Given information
+===+

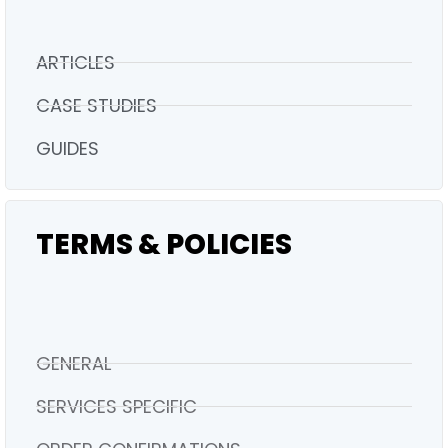
ARTICLES
CASE STUDIES
GUIDES
TERMS & POLICIES
GENERAL
SERVICES SPECIFIC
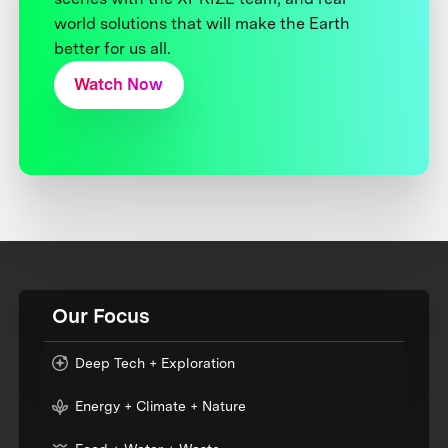
world solutions that will make the Earth
better for us all.
Watch Now
Our Focus
Deep Tech + Exploration
Energy + Climate + Nature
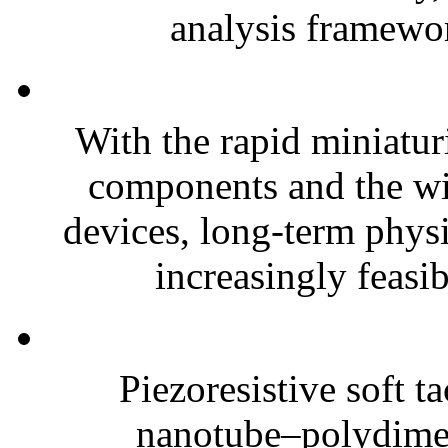
analysis framewor
With the rapid miniatur
components and the wi
devices, long-term phys
increasingly feasibl
Piezoresistive soft t
nanotube–polydim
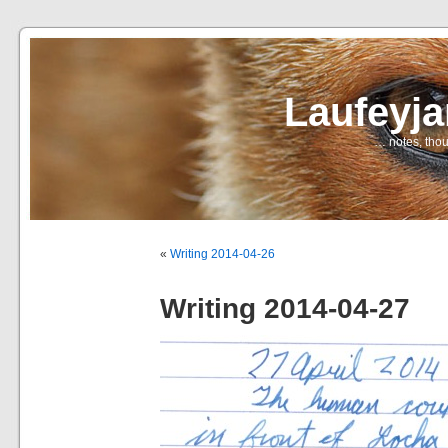
Laufeyj
… notes, thou
«
Writing 2014-04-26
Writing 2014-04-27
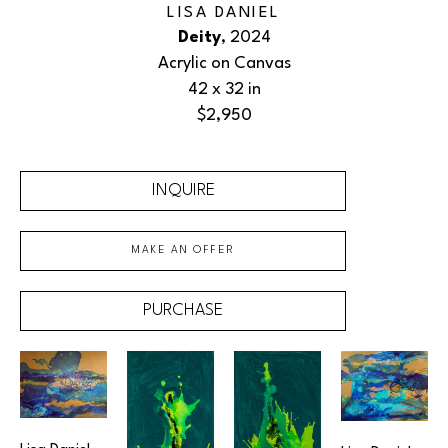
LISA DANIEL
Deity
, 2024
Acrylic on Canvas
42 x 32 in
$2,950
INQUIRE
MAKE AN OFFER
PURCHASE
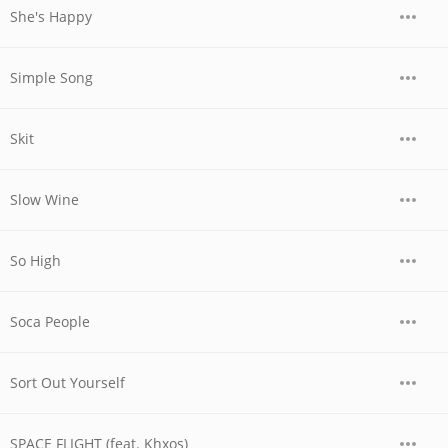
She's Happy
Simple Song
Skit
Slow Wine
So High
Soca People
Sort Out Yourself
SPACE FLIGHT (feat. Khxos)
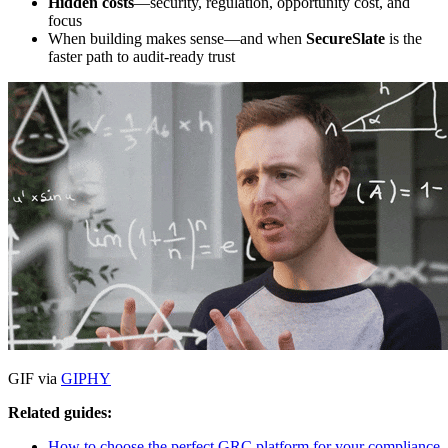
Hidden costs
—security, regulation, opportunity cost, and
focus
When building makes sense—and when
SecureSlate
is the
faster path to audit-ready trust
GIF via
GIPHY
Related guides:
How to choose the perfect GRC platform for your compliance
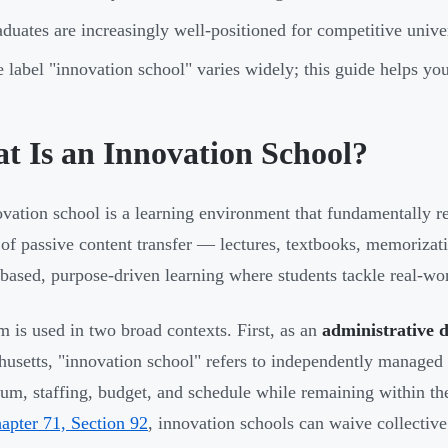
duates are increasingly well-positioned for competitive unive
 label "innovation school" varies widely; this guide helps y
t Is an Innovation School?
vation school is a learning environment that fundamentally r
 of passive content transfer — lectures, textbooks, memorizat
-based, purpose-driven learning where students tackle real-wo
m is used in two broad contexts. First, as an
administrative 
usetts, "innovation school" refers to independently managed
lum, staffing, budget, and schedule while remaining within the
pter 71, Section 92
, innovation schools can waive collective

+===+

Exercise goal
Using the entries above, reproduce word for word only the lines from the one that contains "Simple Song" to the one that contains "of passive content", both ends included, and drop every picture.

Response
Simple Song
Skit
Slow Wine
So High
Soca People
Sort Out Yourself
SPACE FLIGHT (feat. Khxos)
Hidden costs
—security, regulation, opportunity cost, and
focus
When building makes sense—and when
SecureSlate
is the
faster path to audit-ready trust
GIF via
GIPHY
Related guides:
How to choose the perfect GRC platform for your compliance
duates are increasingly well-positioned for competitive unive
 label "innovation school" varies widely; this guide helps y
t Is an Innovation School?
vation school is a learning environment that fundamentally r
 of passive content transfer — lectures, textbooks, memorizat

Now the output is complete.